Activity —
Could you restate all of the records below exactly, with the pictures left out?

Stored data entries
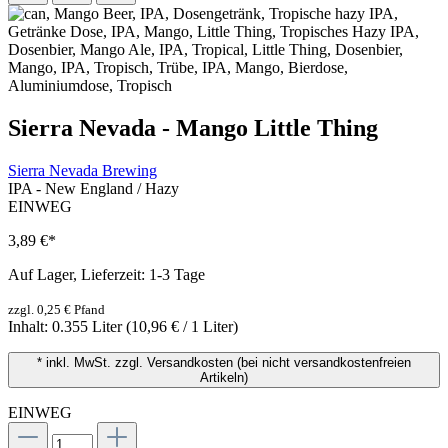
Sierra Nevada - Mango Little Thing
Sierra Nevada Brewing
IPA - New England / Hazy
EINWEG
3,89 €
*
Auf Lager, Lieferzeit: 1-3 Tage
zzgl. 0,25 € Pfand
Inhalt:
0.355 Liter
(10,96 € / 1 Liter)
* inkl. MwSt. zzgl. Versandkosten (bei nicht versandkostenfreien
Artikeln)
EINWEG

Response to this exercise —
Sierra Nevada - Mango Little Thing
Sierra Nevada Brewing
IPA - New England / Hazy
EINWEG
3,89 €
*
Auf Lager, Lieferzeit: 1-3 Tage
zzgl. 0,25 € Pfand
Inhalt:
0.355 Liter
(10,96 € / 1 Liter)
* inkl. MwSt. zzgl. Versandkosten (bei nicht versandkostenfreien
Artikeln)
EINWEG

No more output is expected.